Re: Persistent memory file system development in Rust

"Theodore Y. Ts'o" <tytso@xxxxxxx> · Thu, 27 Jan 2022 15:07:10 -0500

On Wed, Jan 26, 2022 at 10:35:19PM +0000, Matthew Wilcox wrote:
> 
> In particular, the demands of academia (generate novel insights, write
> as many papers as possible, get your PhD) are at odds with the demands
> of a production filesystem (move slowly, don't break anything, DON'T
> LOSE USER DATA).  You wouldn't be the first person to try to do both,
> but I think you might be the first person to be successful.

I need to really underline Matthew Wilcox's point.  As an example,
consider Park and Shin's iJournaling paper which was published at the
2017 Usenix ATC.  Their ideas didn't land in the Linux kernel until
2021, and we're still shaking out some miscellaneous bugs in that
implementation.  Hopefully it will be ready for prime time use by the
end of this year.

Furthermore, ext4 fast commit is a *simplified* version of the ideas
in the iJournal paper, and deliberately omitted a needless
complication that was added at the insistence a member of a program
commiittee to which the paper was previously submitted.

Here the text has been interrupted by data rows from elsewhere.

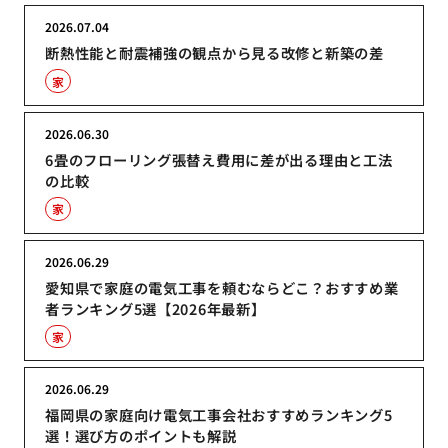
2026.07.04
断熱性能と耐震補強の観点から見る改修と新築の差
家
2026.06.30
6畳のフローリング張替え費用に差が出る理由と工法
の比較
家
2026.06.29
愛知県で家庭の電気工事を頼むならどこ？おすすめ業
者ランキング5選【2026年最新】
家
2026.06.29
福岡県の家庭向け電気工事会社おすすめランキング5
選！選び方のポイントも解説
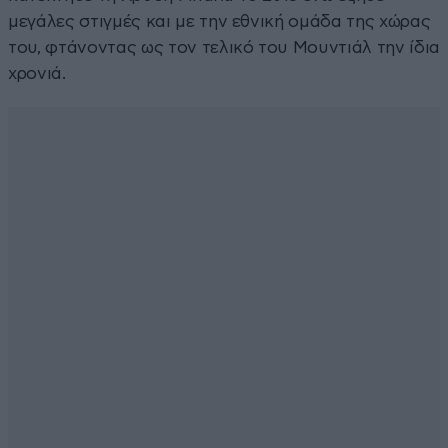
μεγάλες στιγμές και με την εθνική ομάδα της χώρας
του, φτάνοντας ως τον τελικό του Μουντιάλ την ίδια
χρονιά.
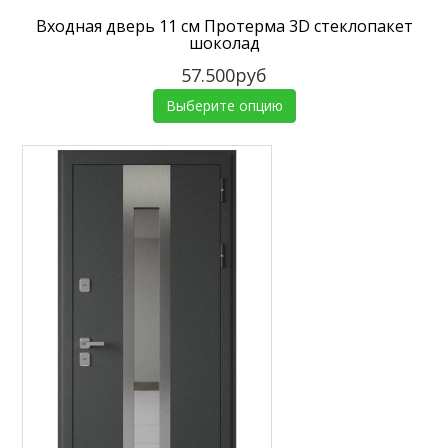
Входная дверь 11 см Протерма 3D стеклопакет
шоколад
57.500руб
Выберите опцию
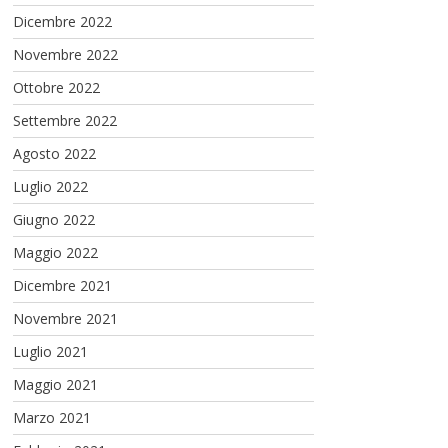
Dicembre 2022
Novembre 2022
Ottobre 2022
Settembre 2022
Agosto 2022
Luglio 2022
Giugno 2022
Maggio 2022
Dicembre 2021
Novembre 2021
Luglio 2021
Maggio 2021
Marzo 2021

What makes for a successful academic publication is not necessarily
the same as what is successful for a upstreamable file system feature.
And I assert this as someone who has served on Usenix ATC and FAST
program committees, having mentored a graduate student who
successfully submitted a file system paper[1] to Usenix, and having
supervised the engineer who implemented the ideas from the iJournaling
paper from scratch.  So I've seen this issue from both sides.

[1] https://www.usenix.org/system/files/conference/fast17/fast17-aghayev.pdf

> > 1. What is the state of PM file system development in the kernel? I
> > know that there was some effort to merge NOVA [2] and nvfs [3] in the
> > last few years, but neither seems to have panned out.
> 
> Correct.  I'm not aware of anything else currently under development.
> I'd file both those filesystems under "Things people tried and learned
> things from", although maybe there'll be a renewed push to get one
> or the other merged.

One of the things that might be interesting for someone who wants to
upstream an academic file system is to run xfstests on it, and see
what happens.  One of the original reasons why I spent so much time
documenting gce-xfstests[2] and kvm-xfstests in the xfstests-bld
repository[3].  Back when I was younger and more naive, I was hoping
that academics could use this to easily take their academic file
systems to become production quality, so I tried to make it be as
turn-key as possible, and well documented for people who might not be
kernel development experts.

[2] https://thunk.org/gce-xfstests
[3] https://github.com/tytso/xfstests-bld

However, what I think you will find is even though a new file system
is good enough to run benchmarks, and even be self-hosting, will see a
massive number of test failures, not to mention generate kernel
crashes.  And I very much doubt that funding agencies would pay for a
graduate student to work out all of the kernel crashes and test
failures --- and even if they did, it's not clear that it's fair to
the graduate student, who might be wanting get their Ph.D. and then
get that sweet, sweet, high-paying job at Amazon or Microsoft or Google.  :-)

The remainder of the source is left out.